= Beginning of Section =

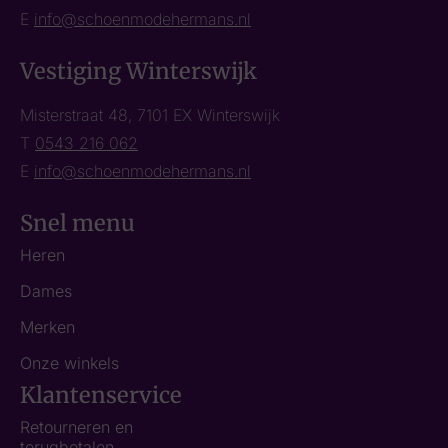
E
info@schoenmodehermans.nl
Vestiging Winterswijk
Misterstraat 48, 7101 EX Winterswijk
T
0543 216 062
E
info@schoenmodehermans.nl
Snel menu
Heren
Dames
Merken
Onze winkels
Klantenservice
Retourneren en
terugbetalen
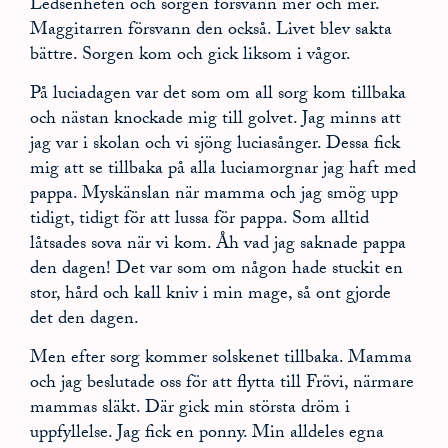
Ledsenheten och sorgen försvann mer och mer.
Maggitarren försvann den också. Livet blev sakta
bättre. Sorgen kom och gick liksom i vågor.
På luciadagen var det som om all sorg kom tillbaka
och nästan knockade mig till golvet. Jag minns att
jag var i skolan och vi sjöng luciasånger. Dessa fick
mig att se tillbaka på alla luciamorgnar jag haft med
pappa. Myskänslan när mamma och jag smög upp
tidigt, tidigt för att lussa för pappa. Som alltid
låtsades sova när vi kom. Åh vad jag saknade pappa
den dagen! Det var som om någon hade stuckit en
stor, hård och kall kniv i min mage, så ont gjorde
det den dagen.
Men efter sorg kommer solskenet tillbaka. Mamma
och jag beslutade oss för att flytta till Frövi, närmare
mammas släkt. Där gick min största dröm i
uppfyllelse. Jag fick en ponny. Min alldeles egna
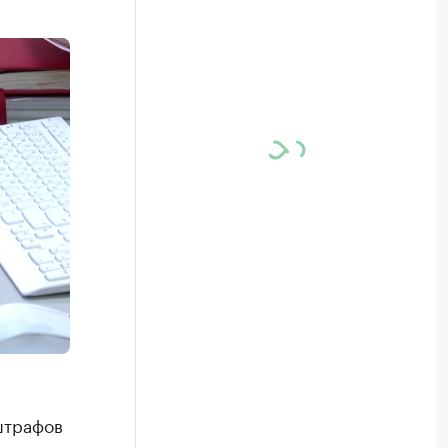
штрафов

= End of Section =

### Prompt
What is needed is an exact transcription of every entry, minus the pictures.

### Written answer
E
info@schoenmodehermans.nl
Vestiging Winterswijk
Misterstraat 48, 7101 EX Winterswijk
T
0543 216 062
E
info@schoenmodehermans.nl
Snel menu
Heren
Dames
Merken
Onze winkels
Klantenservice
Retourneren en
terugbetalen
Ledsenheten och sorgen försvann mer och mer.
Maggitarren försvann den också. Livet blev sakta
bättre. Sorgen kom och gick liksom i vågor.
På luciadagen var det som om all sorg kom tillbaka
och nästan knockade mig till golvet. Jag minns att
jag var i skolan och vi sjöng luciasånger. Dessa fick
mig att se tillbaka på alla luciamorgnar jag haft med
pappa. Myskänslan när mamma och jag smög upp
tidigt, tidigt för att lussa för pappa. Som alltid
låtsades sova när vi kom. Åh vad jag saknade pappa
den dagen! Det var som om någon hade stuckit en
stor, hård och kall kniv i min mage, så ont gjorde
det den dagen.
Men efter sorg kommer solskenet tillbaka. Mamma
och jag beslutade oss för att flytta till Frövi, närmare
mammas släkt. Där gick min största dröm i
uppfyllelse. Jag fick en ponny. Min alldeles egna
штрафов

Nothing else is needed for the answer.